Connecting students with essential resources
Our mission is to ensure that children experiencing unstable housing have the necessities they need to be present and ready to learn each day at school.
Through a unique partnership with Metro Nashville Public Schools, we directly and immediately address day-to-day education-related challenges children and families face when they are in an unstable housing situation. We provide school clothing, shoes, coats, hygiene products, school supplies, emergency food, transportation support, home goods, and other resources when children need it most, making sure students have what they need to focus on learning and growing.

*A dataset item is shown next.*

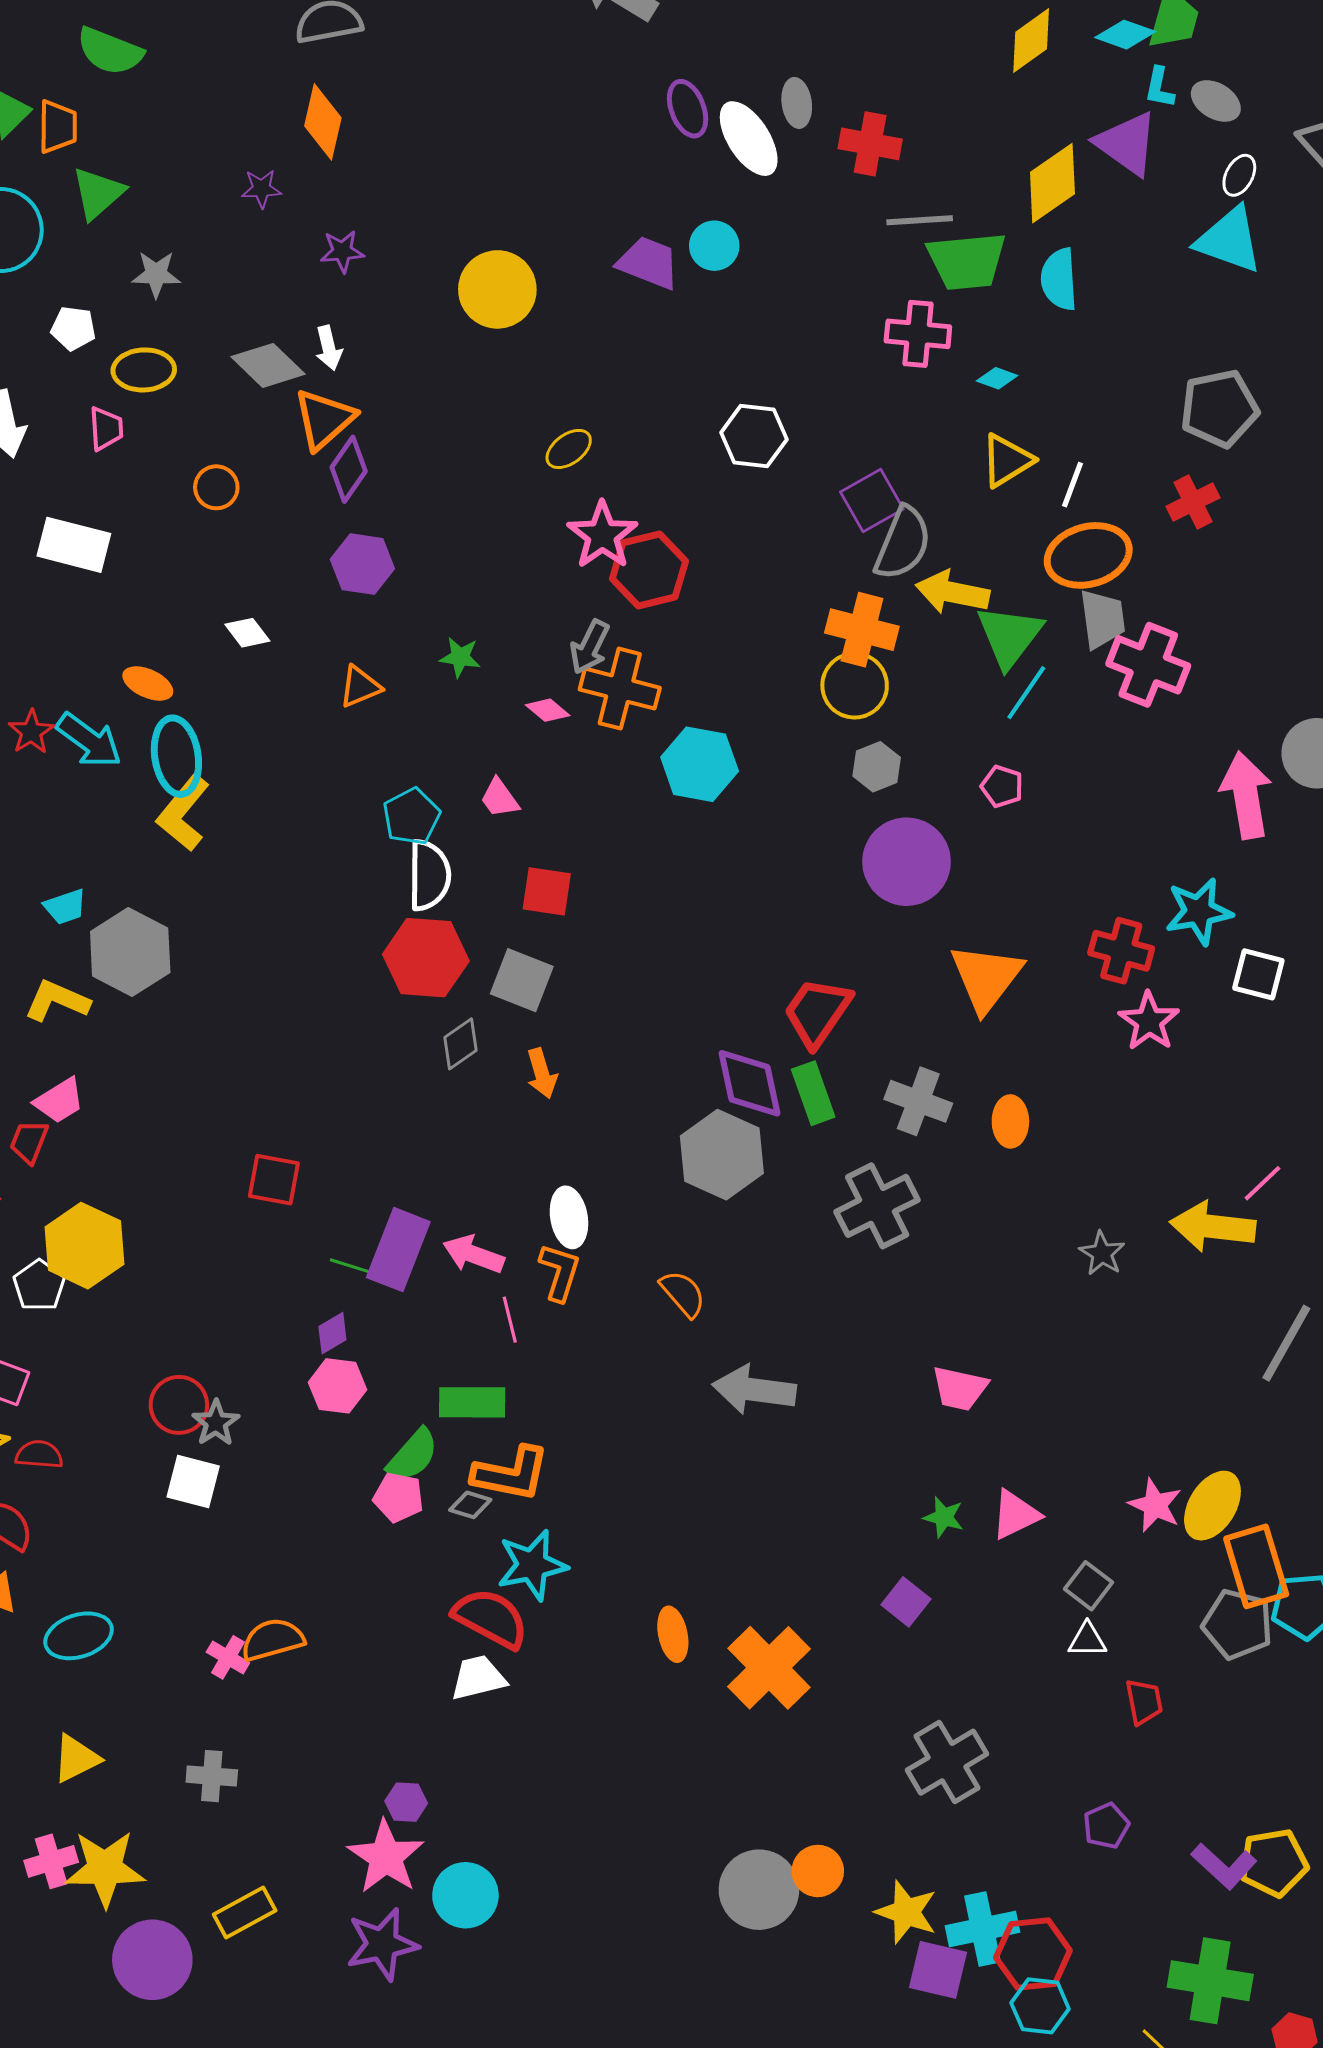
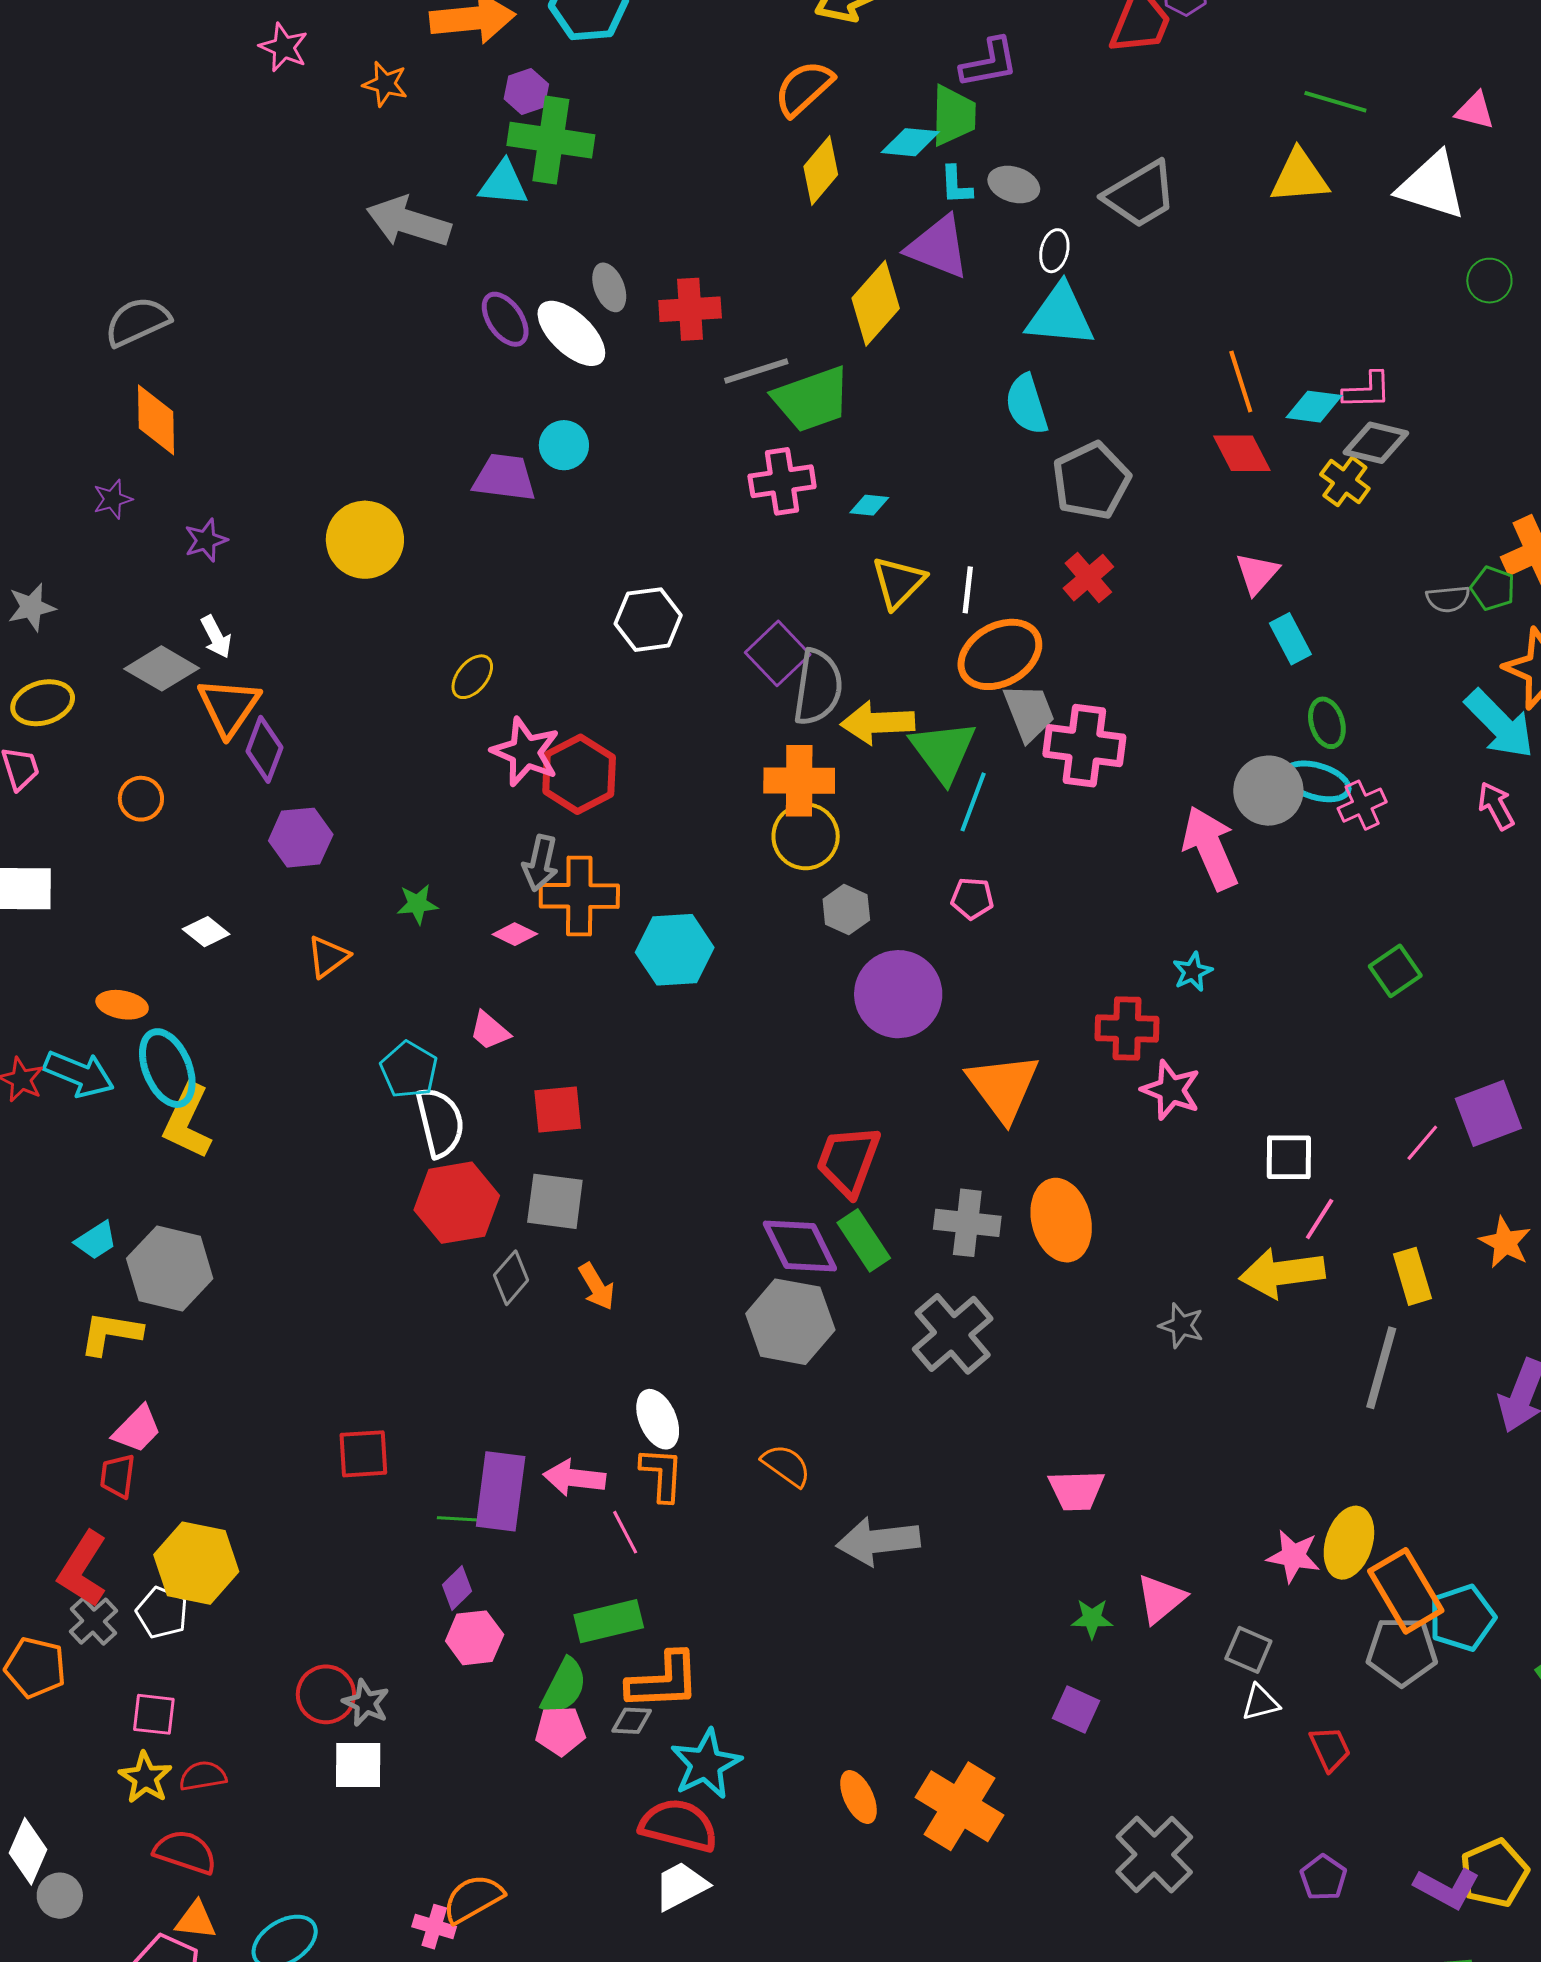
cyan semicircle: (1059, 279) -> (1027, 404), moved
cyan star: (1199, 911) -> (1193, 972), size x0.6
white square: (1258, 974) -> (1289, 1157), moved
orange ellipse: (1010, 1121) -> (1061, 1220), size x1.6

We believe in the generosity of our community and strength of the families we serve and that connecting those two things is possible. Simple and easy.
How we work
We serve all Davidson County students, and have a partnership with the Metro Nashville Public Schools Homeless Education Resource Office (HERO) to directly serve qualified HERO students and their families, providing resources families need to persevere during transitional situations. Learn more about the HERO Program, Nashville Community Connections operations, and how we are able to deliver the right resources at the right time.
Our Story
Nashville Community Connections evolved from the runaway success of a school uniform recycling collaboration between Catherine Knowles and Jami Oakley in 2015. Jami had just moved to Nashville and read an article about Catherine’s substantial work with homeless youth as director of the Metro Nashville Public School’s HERO Program. A meeting between the two women led to Jami finding a way to connect with people in her new community while lightening the load for fellow Nashville families experiencing homelessness by collecting “outgrown, not worn out” school uniform items. A few years in, the same publication that profiled Catherine wrote a piece on the duo’s success in launching UniCycle: A School Uniform Recycling Program.
Since then, the organization has grown to deliver more than school clothing. Today, Catherine and Jami lead Nashville Community Connections in a volunteer capacity to keep the organization nimble and highly attuned to the needs of MNPS students and particularly the HERO Program and the 4,500+ students in unstable housing. Catherine’s 27 years of work leading the HERO Program coupled with Jami’s efforts to integrate more community partnerships into the ways youth and families are supported by our Nashville neighbors make for a dynamic and effective approach to address the many challenges families face as a result of unstable housing.